Dr. Earhart's study included 52 volunteers who were living with Parkinson's disease and who were experiencing common problems with movement and balance. At the beginning of the study, they were performing similar levels of physical activity. About one half of the volunteers were assigned to take Tango lessons for a year, under the supervision of Dr. Earhart and her colleagues; the other half maintained their normal routines. It turned out that many of the Tango students experienced improvement in their Parkinson's disease symptoms. They were also able to walk farther and faster, and their balance improved. Among the non-Tango group, movement symptoms worsened or held steady.

Researchers also found that, over the course of a year, the people with PD who had learned Tango increased their participation in such activity areas as shopping and household tasks; leisure pursuits, including watching movies and gardening; and social activities such as eating out and spending time with friends. In many cases, they were resuming activities that they had put aside when they were diagnosed with PD. In the non-Tango group, no such changes were observed.

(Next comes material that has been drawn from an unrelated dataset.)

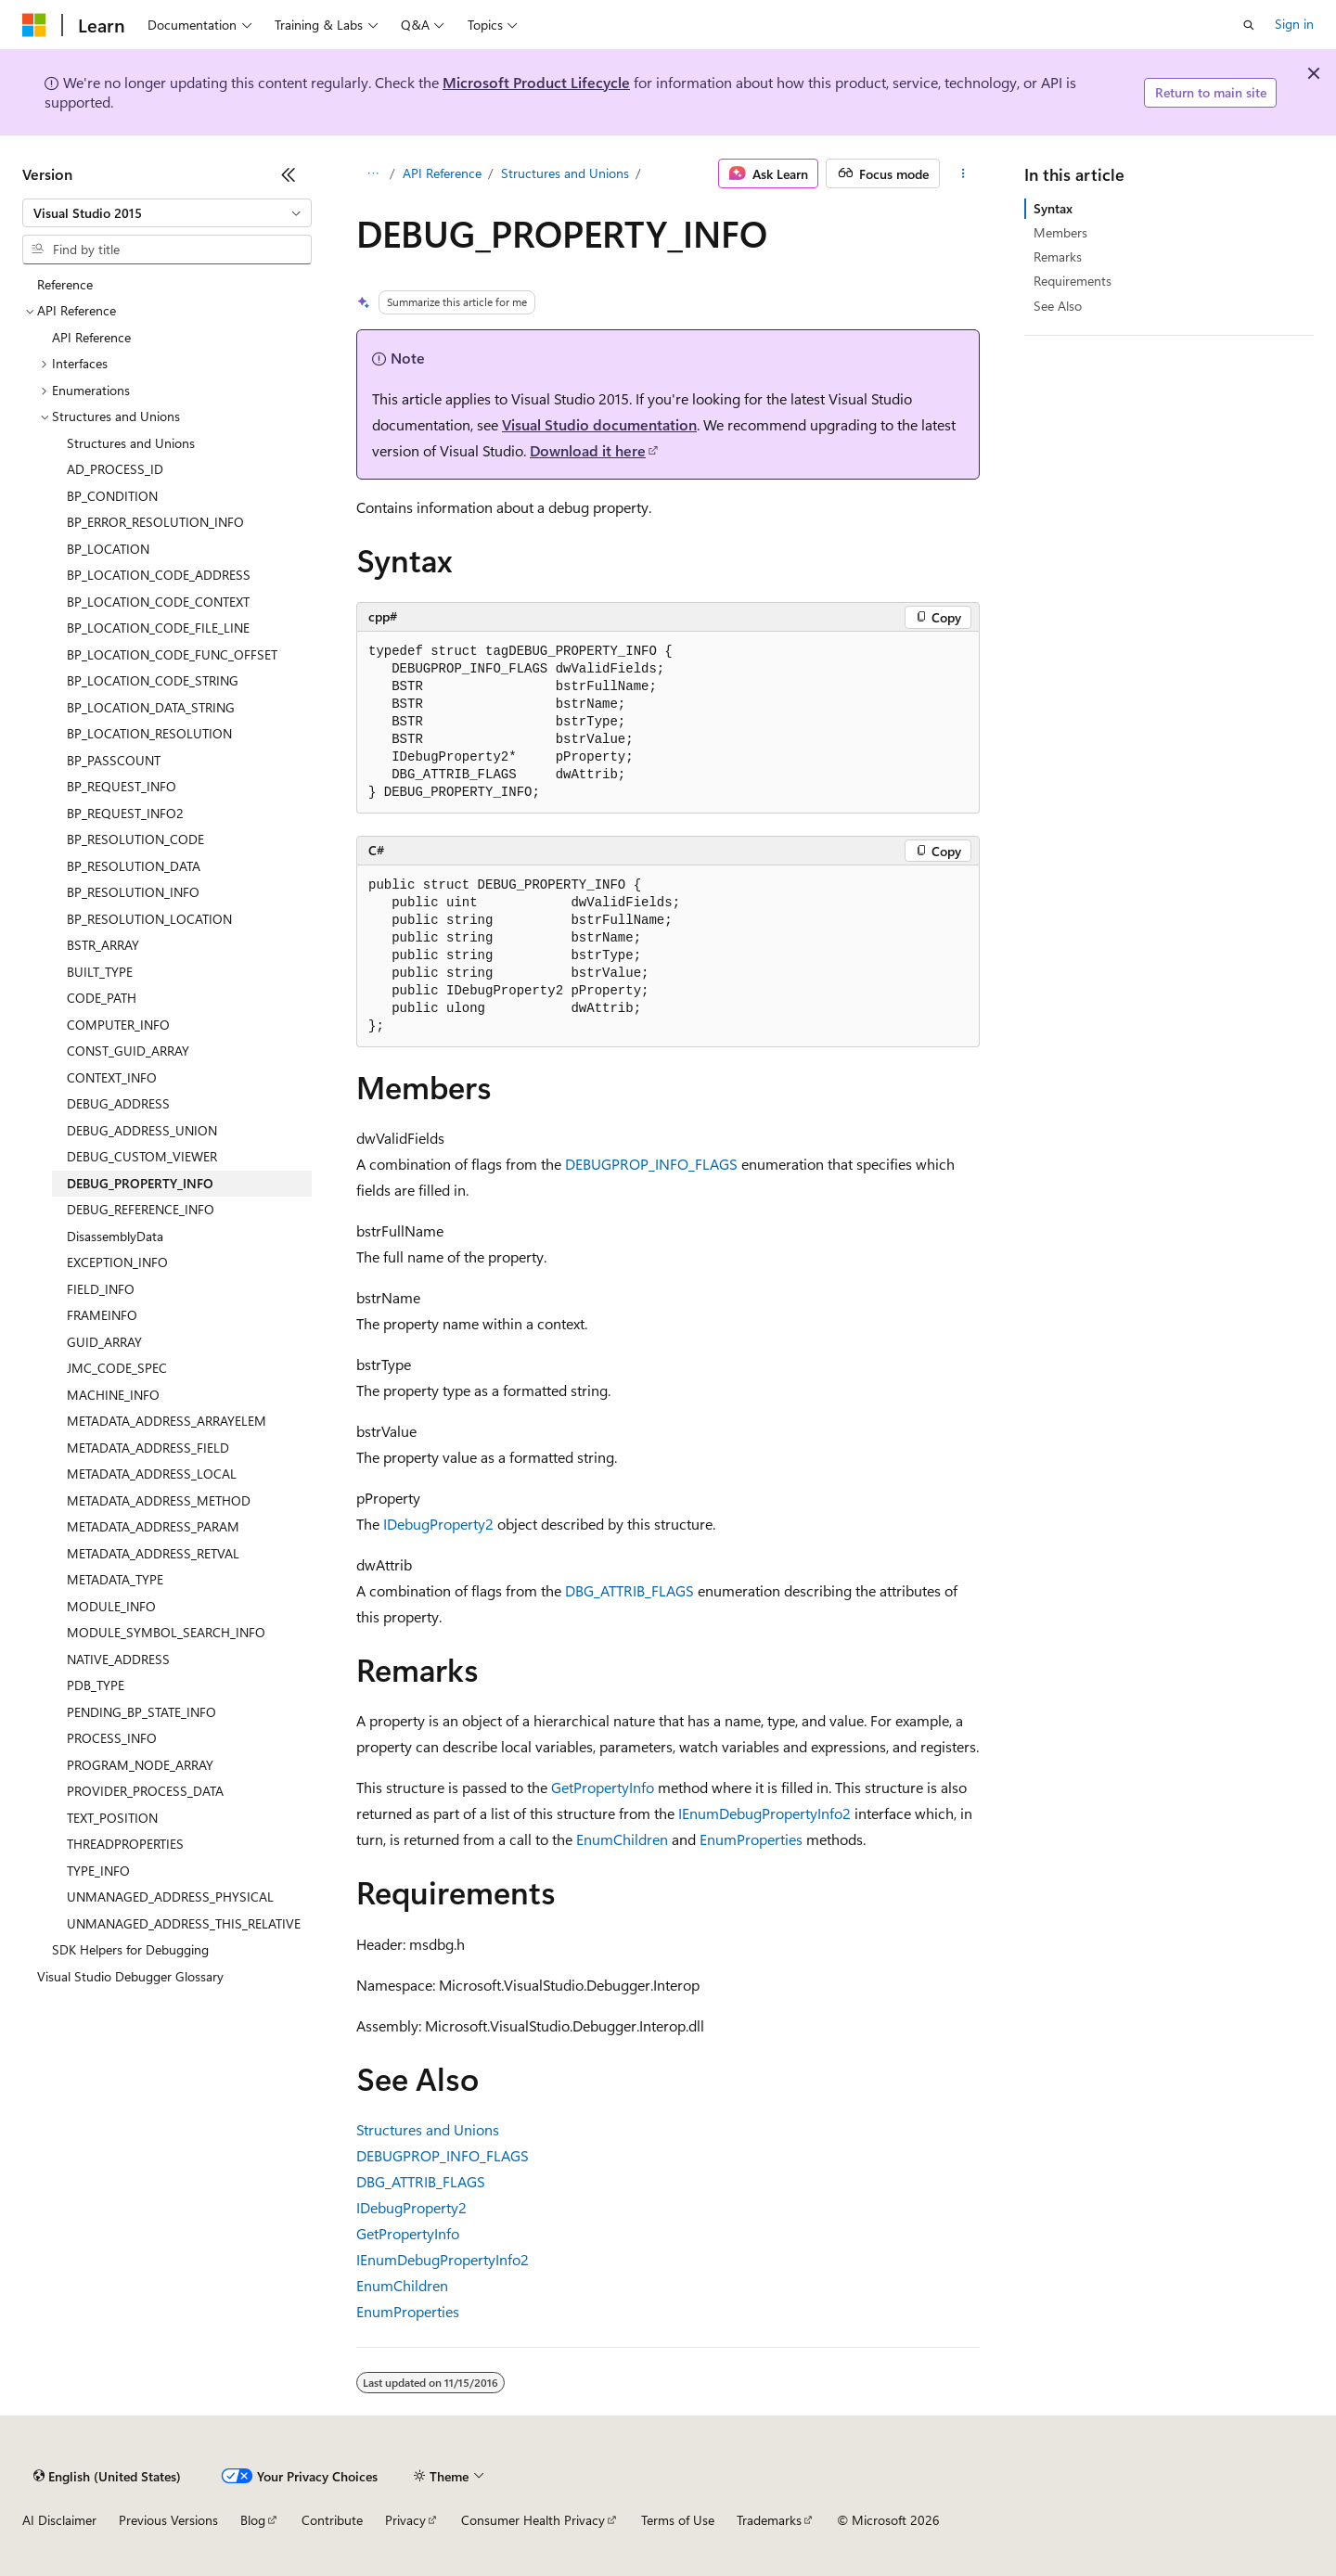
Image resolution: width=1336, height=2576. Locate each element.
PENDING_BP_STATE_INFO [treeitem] (141, 1712)
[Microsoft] (34, 25)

As with all forms of exercise, the benefits of Tango diminished when people stopped doing it. But Dr. Earhart thinks that people may find it easier to keep up the Tango than it is to keep up with traditional exercise programs. "People are more likely to continue doing it just because they enjoy it!" she says.

Dr. Earhart, along with her colleague, Ryan P. Duncan, D.P.T., published these findings in two medical journals. Now she is in pursuit of the answer to her next scientific question, namely: can exercise, including dance, slow or stop the changes in the brain that occur in PD? Having gathered initial data with PDF's support, she is investigating this bigger question with support from the NIH in the form of an R01 grant. She is studying brain activity before and after volunteers learn Tango, using functional magnetic resonance imaging (fMRI).

Says Dr. Earhart, "Without our initial Tango study, and funding from PDF, we simply wouldn't have been able to gather the preliminary data necessary to secure funding for a larger project."

Dr. Earhart's research was funded through PDF's International Research Grants Program. In FY2013, PDF is supporting the program with $1.16 million.